Kenny has a very good blog entry on this topic. I want to add some more points to this from performance perspective.

InstanceContextMode

By default, the default value of InstanceContextMode for a WCF service is PerSession. This means different things for different bindings. For sessionful bindings such as NetTcpBinding and NetNamedPipeBinding with default settings, this means that a single service instance is used to serve requests from the same client for the lifetime of the connection. For non-sessionful bindings such as BasicHttpBinding, the session is not enabled and thus one service instance is created per request. So for the latter, PerSession has the same effect of PerCall.

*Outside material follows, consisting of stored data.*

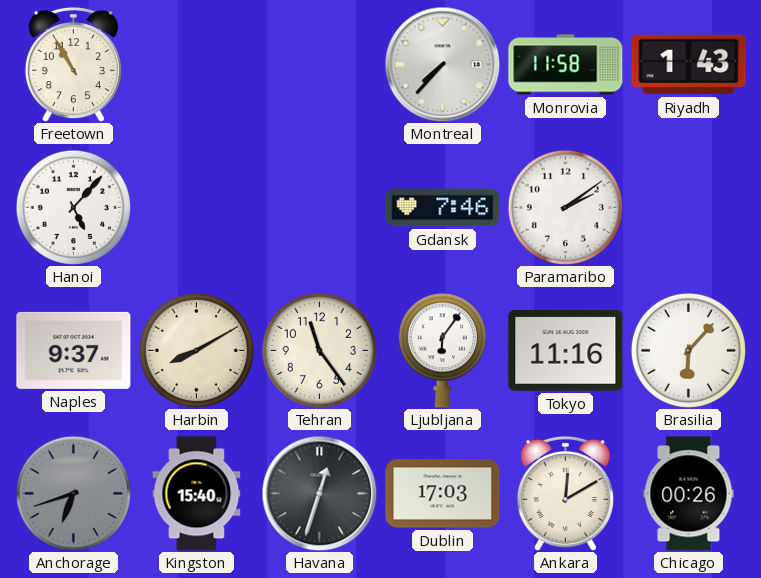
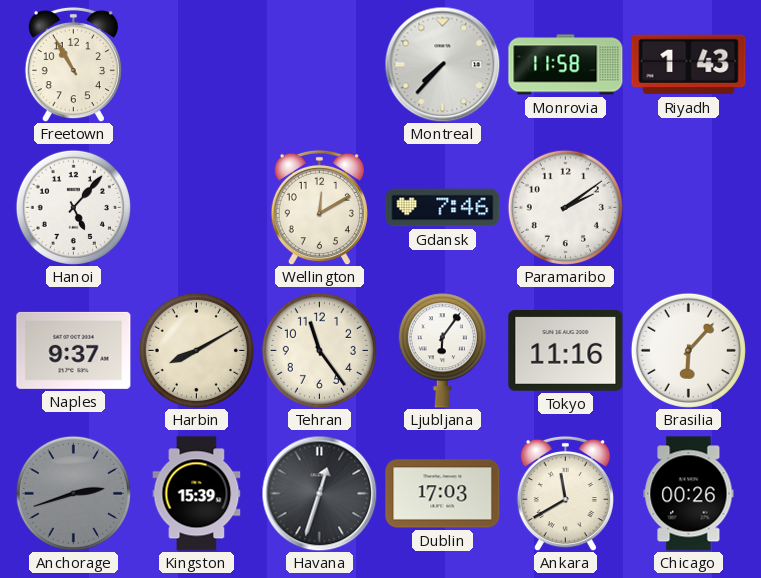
Wellington: none -> 12:10
Anchorage: 6:42 -> 2:42
Kingston: 15:40 -> 15:39
Ankara: 12:10 -> 11:40
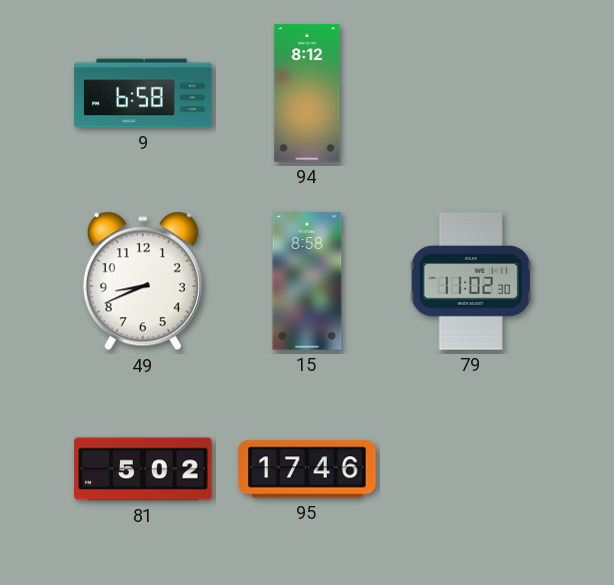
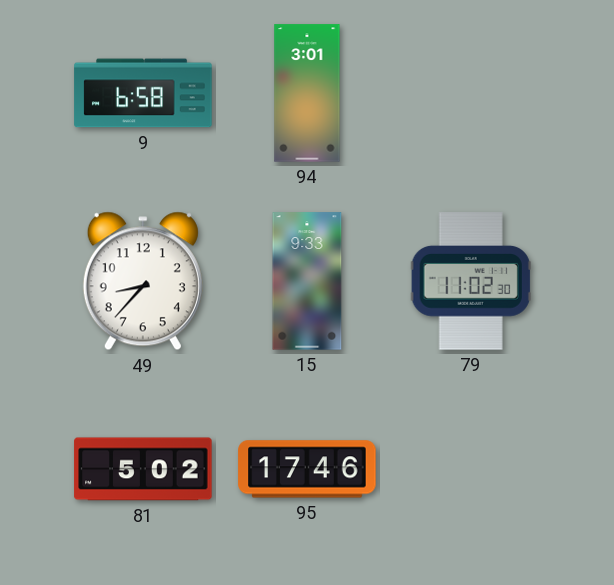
94: 8:12 -> 3:01
49: 8:41 -> 8:37
15: 8:58 -> 9:33
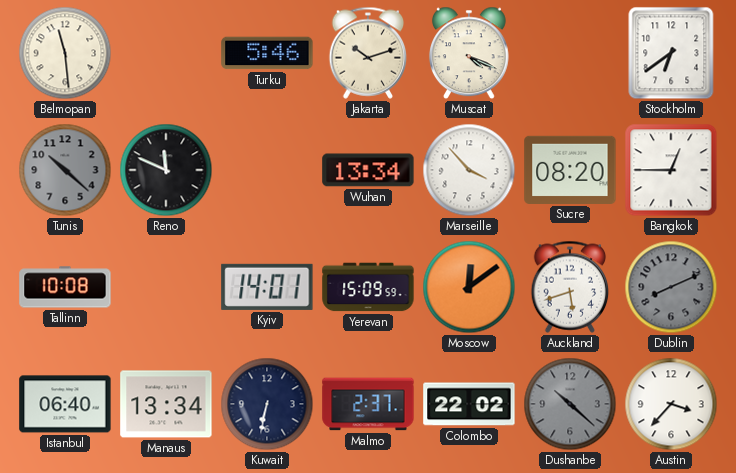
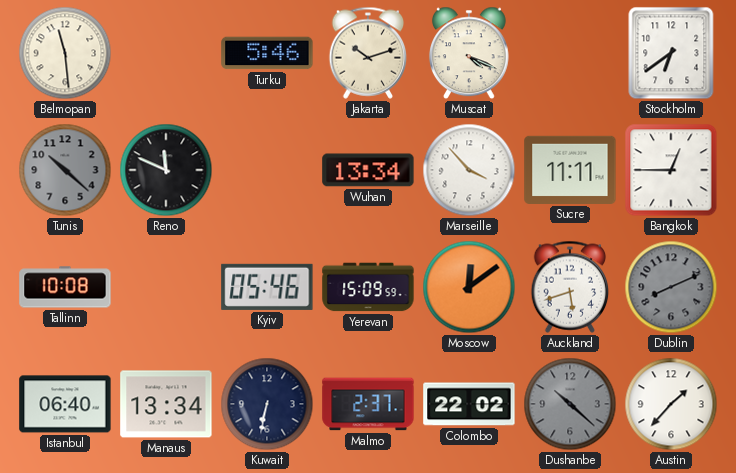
Sucre: 08:20 -> 11:11
Kyiv: 14:01 -> 05:46
Austin: 3:37 -> 1:37
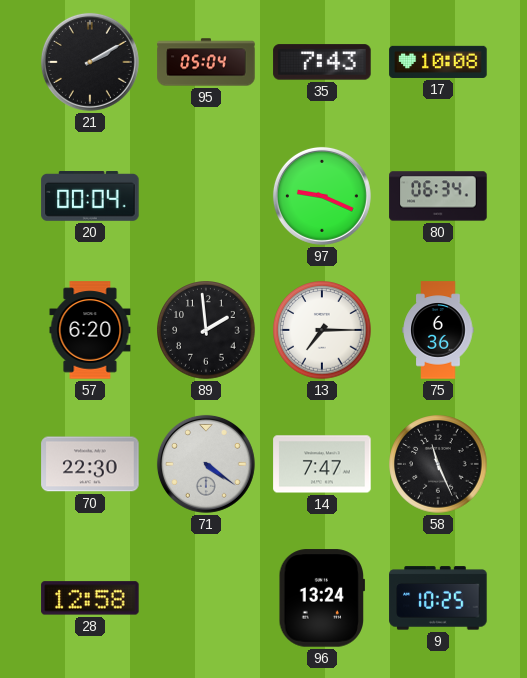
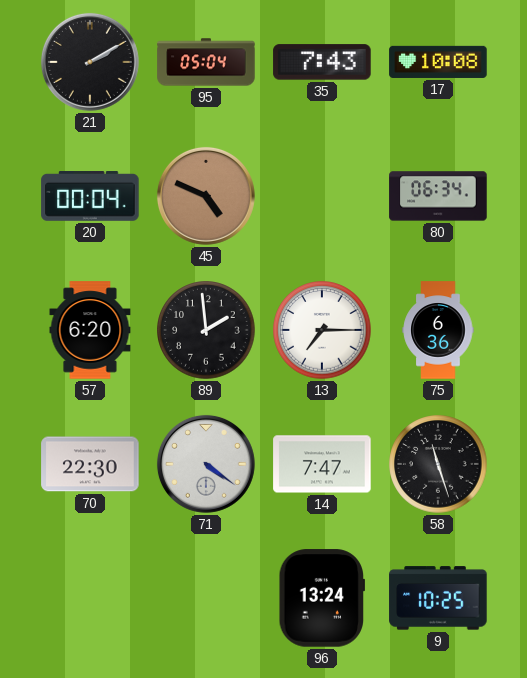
45: none -> 4:49
97: 9:19 -> none
58: 11:26 -> 11:27
28: 12:58 -> none
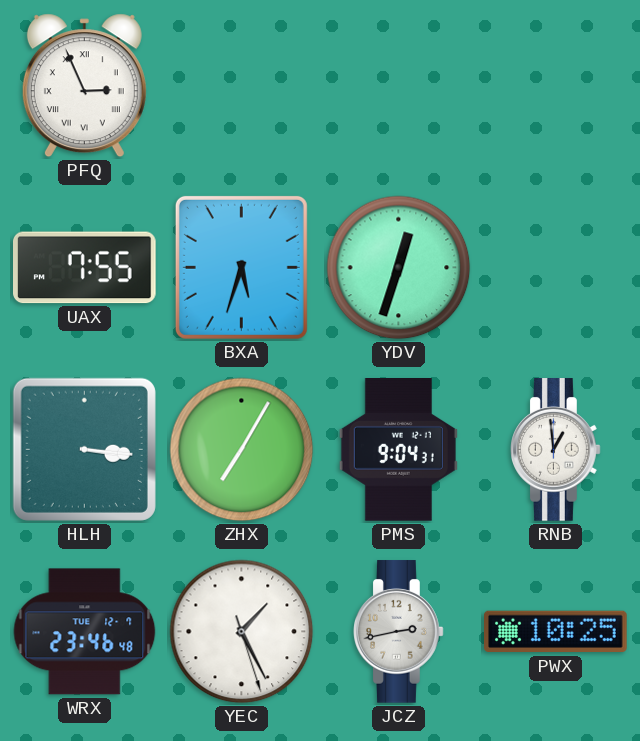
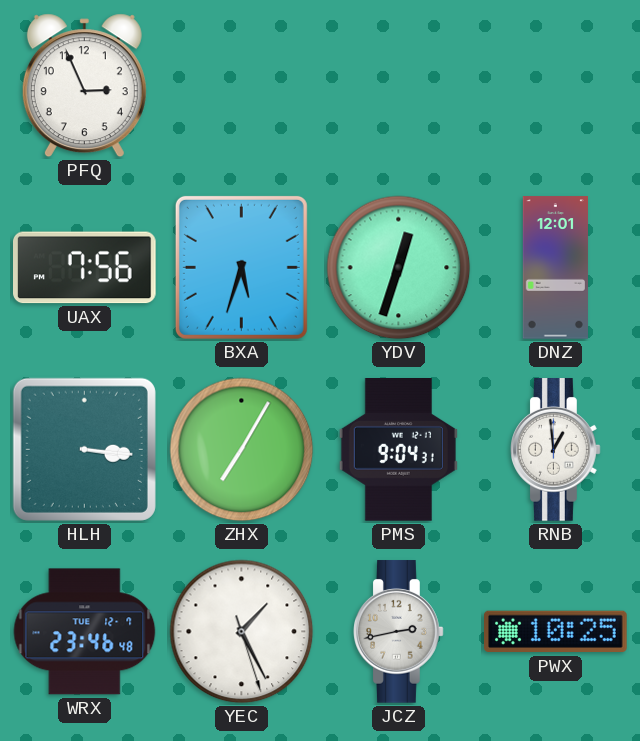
PFQ numerals: Roman -> Arabic
UAX: 7:55 -> 7:56
DNZ: none -> 12:01
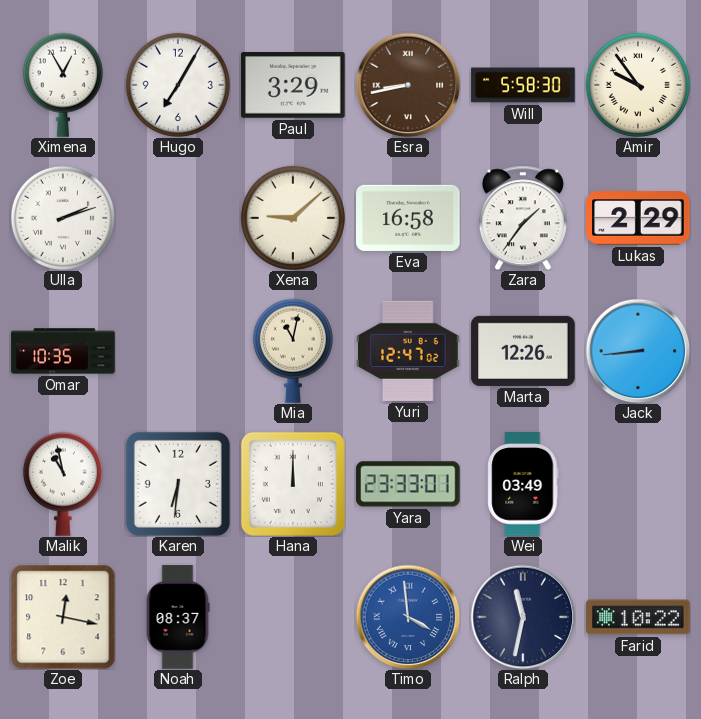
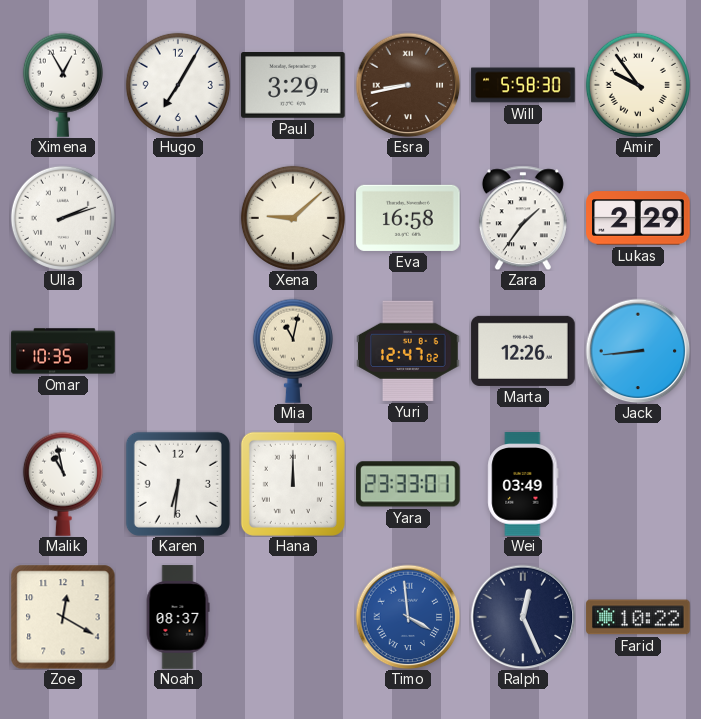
Zoe: 12:17 -> 12:20
Ralph: 11:32 -> 12:26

InstanceContextMode Performance Impact

Suppose if you have a single client for the service, then for sessionful bindings, you would observe the slightly different throughput of different modes from fastest to slowest:

·         PerSession, Single, PerCall

The reason why Single is slower than PerSession is because the service needs to maintain the global locking mechanism, no matter how many clients call the service. It is reasonable that PerCall is the slowest because the overhead of creating a service instance on each call is pretty high. However, the above order is not the same for non-sessionful bindings. Here is the order from fastest to slowest for non-sessionful bindings:

·         Single, PerCall or PerSession

This is the case because “PerSession” is treated as “PerCall” for non-sessionful bindings.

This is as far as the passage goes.